Subtitle: Are you effing kidding us?
After the ‘How Yoga Can Wreck Your Body’ debacle we cut author William J. Broad a break. Heck it wasn’t his fault the New York Times went for the shock value, and some reviews of his book actually made it sound worth reading. But his latest article on yoga and sex scandals, basically Broad’s response to the latest John Friend/Anusaragate, confirms that WJB is just as annoying in his delivery about sexifying yoga as he is about it wrecking your body. In fact, it’s idiotic.
Let us tell you why.
For instance, the title: ‘Yoga and Sex Scandals: No Surprise Here’
Oh do tell, Mr. Broad, why yoga and sex scandals are so closely related.
But this is hardly the first time that yoga’s enlightened facade has been cracked by sexual scandal. Why does yoga produce so many philanderers? And why do the resulting uproars leave so many people shocked and distraught?
Read those questions again and for the word yoga, insert any of the following: business, politics, ego-tripping, narcissism, sociopathic tendencies, money, greed, power. In this, yoga is not so unique.
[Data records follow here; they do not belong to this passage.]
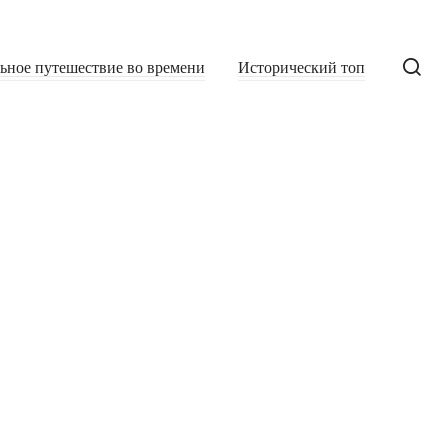
льное путешествие во времени
Исторический топ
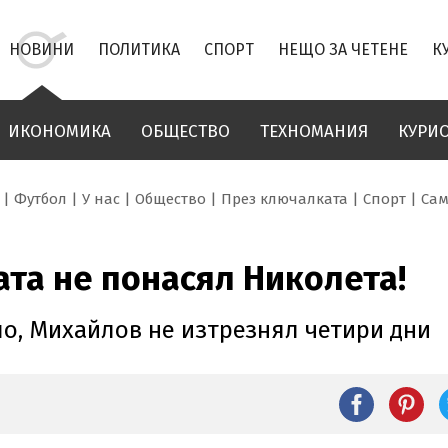
НОВИНИ
ПОЛИТИКА
СПОРТ
НЕЩО ЗА ЧЕТЕНЕ
К
ИКОНОМИКА
ОБЩЕСТВО
ТЕХНОМАНИЯ
КУРИ
Футбол
У нас
Общество
През ключалката
Спорт
Сам
ата не понасял Николета!
ло, Михайлов не изтрезнял четири дни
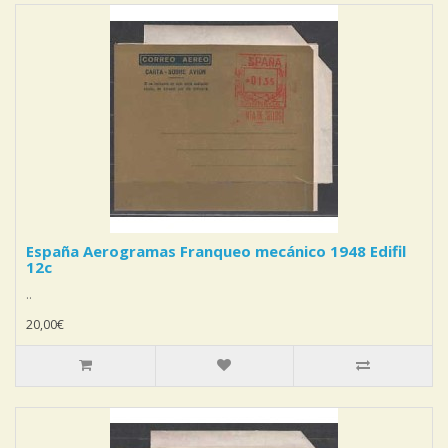
España Aerogramas Franqueo mecánico 1948 Edifil
12c
..
20,00€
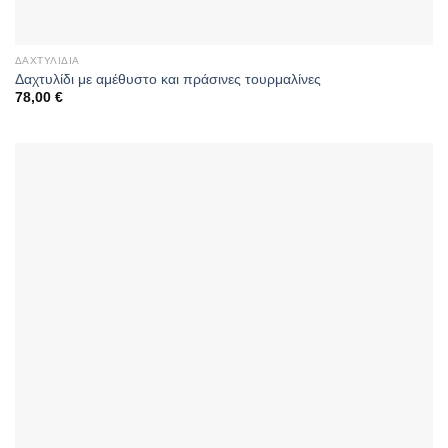
ΔΑΧΤΥΛΊΔΙΑ
Δαχτυλίδι με αμέθυστο και πράσινες τουρμαλίνες
78,00
€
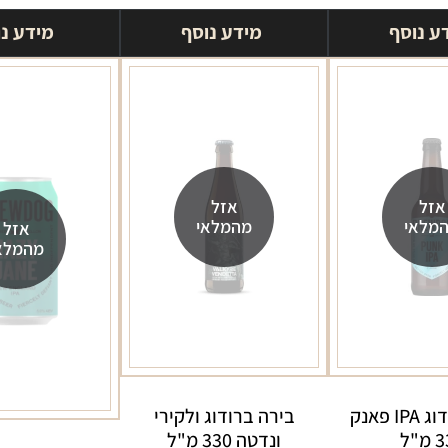
ע נוסף
מידע נוסף
מידע נ
אזל
אזל
מלאי
מהמלאי
אזל
מהמלא
בירה ברודוג IPA פאנק
בירה ברודוג ולקירי
מ"ל
ונדטה 330 מ"ל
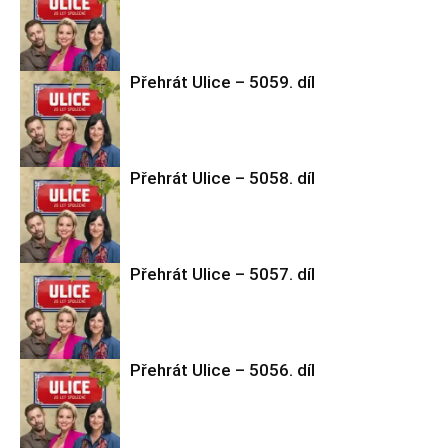
Ulice
Přehrát Ulice – 5059. díl
Ulice
Přehrát Ulice – 5058. díl
Ulice
Přehrát Ulice – 5057. díl
Ulice
Přehrát Ulice – 5056. díl
Ulice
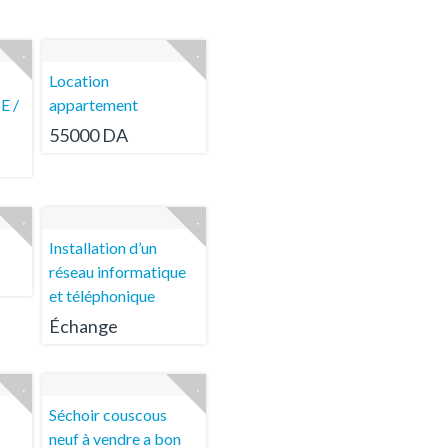
Location
E /
appartement
55000 DA
Installation d’un
réseau informatique
et téléphonique
Échange
Séchoir couscous
neuf à vendre a bon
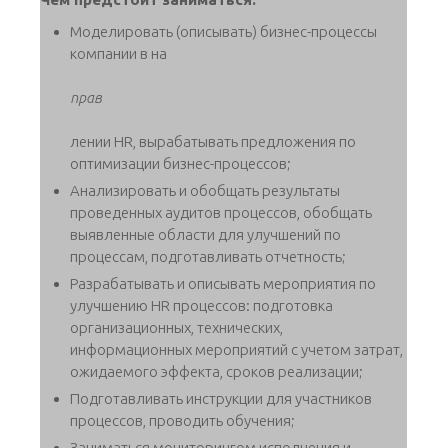
Моделировать (описывать) бизнес-процессы
компании в на
прав
лении HR, вырабатывать предложения по
оптимизации бизнес-процессов;
Анализировать и обобщать результаты
проведенных аудитов процессов, обобщать
выявленные области для улучшений по
процессам, подготавливать отчетность;
Разрабатывать и описывать мероприятия по
улучшению HR процессов: подготовка
организационных, технических,
информационных мероприятий с учетом затрат,
ожидаемого эффекта, сроков реализации;
Подготавливать инструкции для участников
процессов, проводить обучения;
Заниматься мониторингом исполнения и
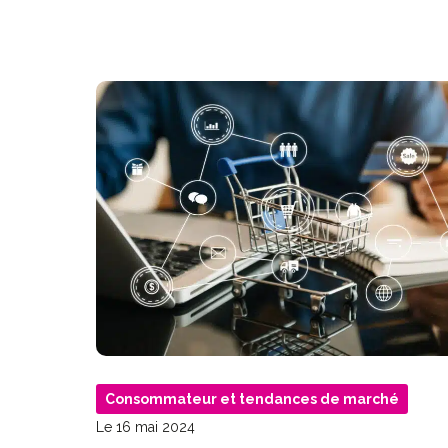
Consommateur et tendances de marché
Le 16 mai 2024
One factor is ignorance. Yoga teachers and how-to books seldom mention that the discipline began as a sex cult — an omission that leaves many practitioners open to libidinal surprise.
And because yoga is said to have come from Tantra then it’s all about sex right? And with sex comes scandals, obviously! Boy we yogis are so naive. Because, honestly, having male and female genitals and practices that sometimes engage these parts must mean we are all sex-crazed nymphos. Similarly how Al Gore’s Information Superhighway is still just “an engine for both economic growth and the improvement of our educational system” not a place for incessant status updates, gossip mongering, pinterest postings and impossibly cute puppy videos?
While we’re not Tantra scholars, we’re pretty sure it’s not all about sex. Other practices said to have stemmed from Tantra? Buddhism and Hinduism. So we invite you to take that up with Rajan Zed and just about every Budddhist monk. [ed note: Tantra scholar (who also has a new book) Christopher Wallis addresses “Factual Errors” in NY Times Article]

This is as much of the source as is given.